1. Individuelle und staatliche Verantwortlichkeit

Das Römische Statut über den Internationalen Strafgerichtshof regelt nur die individuelle Strafbarkeit von Personen, die für bestimmte schwere Verbrechen gegen den Frieden und die Sicherheit in der Welt verantwortlich sind (Art. 6-8bis Röm. Statut). Russland ist nicht Vertragspartei. Die Ukraine hat die Anwendbarkeit auf ihrem Territorium zwar durch zwei bindende Erklärungen (Art. 12 Abs. 3 Röm. Statut) anerkannt, ist aber selbst dem Statut bis heute nicht beigetreten.


Kraft der ukrainischen Erklärungen unterfallen bestimmte Kriegsverbrechen, Verbrechen gegen die Menschlichkeit und Völkermordakte der Strafbarkeit, sofern sie – von wem auch immer – seit dem 21.11.2013 in der Ukraine begangen oder dort wirksam wurden. Nach dem Komplementaritätsprinzip des Römischen Statuts (Art. 17 Abs. 1 Röm. Statut) hat die staatliche Strafverfolgung zwar Vorrang vor der internationalen. Da jedoch über vierzig Staaten den Internationalen Strafgerichtshof zu Ermittlungen aufgefordert haben (Art. 13 lit. a, Art. 14 Röm. Statut), durfte Den Haag unmittelbar aktiv werden. Im Falle des Präsidenten Putin ist das entscheidend, weil nationale Gerichte – anders als der IStGH – seine Immunität respektieren müssen. Erstmals in der Geschichte bildete der Internationale Strafgerichtshof dabei zusammen mit Einzelstaaten unter dem Dach von EUROJUST ein „Joint Investigation Team“.

Besondere Probleme verursacht das Verbrechen der Aggression (Art. 8bis Röm. Statut). Denn nur bei diesem Verbrechen muss auch der Staat, dem der Beschuldigte angehört, Vertragsstaat sein (Art. 15bis Ziffer 5 Röm. Statut). Um Präsident Putin und andere hochrangige Entscheidungsträger auch wegen des Angriffskrieges verfolgen zu können, wird daher die Errichtung eines Sondertribunals vorbereitet.

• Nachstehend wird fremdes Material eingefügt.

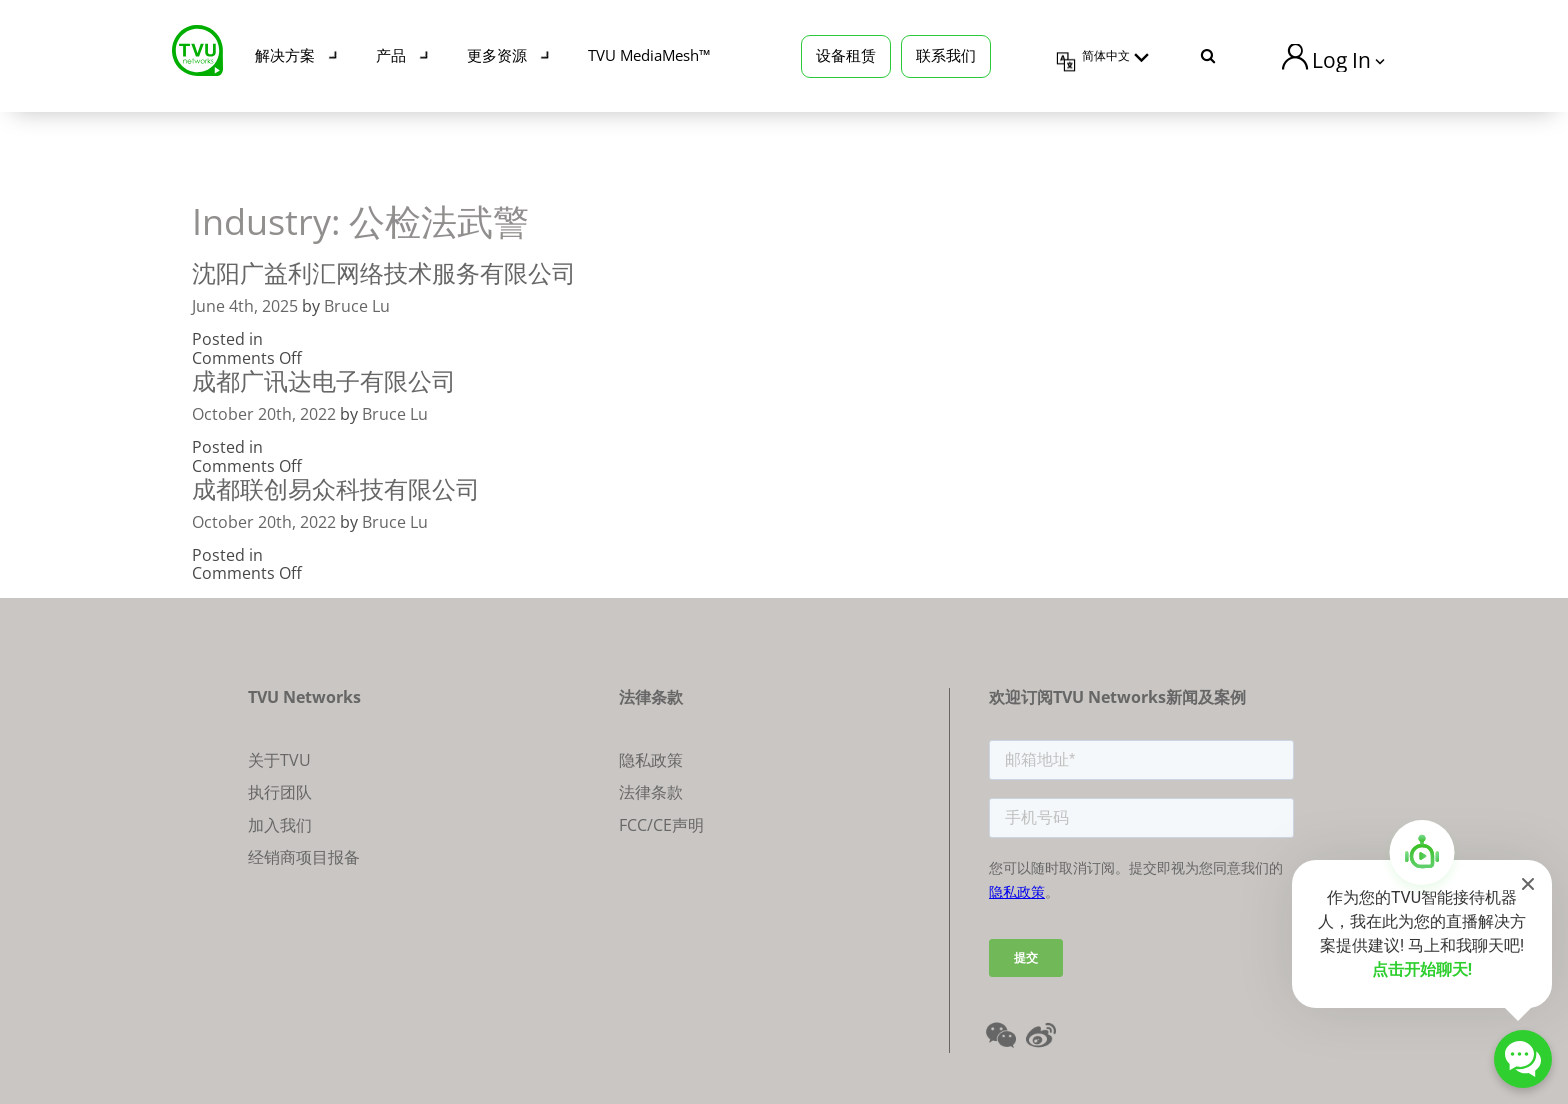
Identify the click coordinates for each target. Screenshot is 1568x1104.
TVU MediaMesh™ (649, 55)
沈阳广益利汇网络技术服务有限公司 (384, 272)
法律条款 (651, 792)
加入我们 (280, 825)
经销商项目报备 (304, 857)
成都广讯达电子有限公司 (324, 380)
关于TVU (279, 760)
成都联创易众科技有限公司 (336, 488)
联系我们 (946, 55)
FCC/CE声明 (661, 825)
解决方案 (285, 55)
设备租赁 (846, 55)
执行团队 (280, 792)
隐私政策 (651, 760)
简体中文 (1106, 56)
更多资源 (497, 55)
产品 (391, 55)
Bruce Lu (357, 306)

Neben die individuelle Verantwortlichkeit nach Völkerstrafrecht tritt die allgemeine Staatenverantwortlichkeit Russlands und gegebenenfalls der Ukraine für Verletzungen des Völkerrechts. Details regeln die Artikel über die Staatenverantwortlichkeit (ArtStV), die im Großen und Ganzen zu Völkergewohnheitsrecht geworden sind. Russland ist für alles verantwortlich, was innerhalb seiner Hoheitsgewalt (jurisdiction) liegt oder dieser zugerechnet werden kann. Geht es um Völkerrechtsverletzungen im Ausland wie z. B. den Krieg in der Ukraine, kommt es grundsätzlich auf die „effektive Kontrolle“ über Individuen oder – wie im Falle der Besetzung – die Gesamtkontrolle („overall control“) über ein bestimmtes Gebiet an. Im Falle der Aggression treten natürlich keine Kontrollfragen auf. Hier sagt die Aggressionsdefinition unmissverständlich: „Ein Angriffskrieg ist ein Verbrechen gegen den Weltfrieden. Eine Aggression führt zu völkerrechtlicher Verantwortlichkeit“ (Art. 5 Abs. 2).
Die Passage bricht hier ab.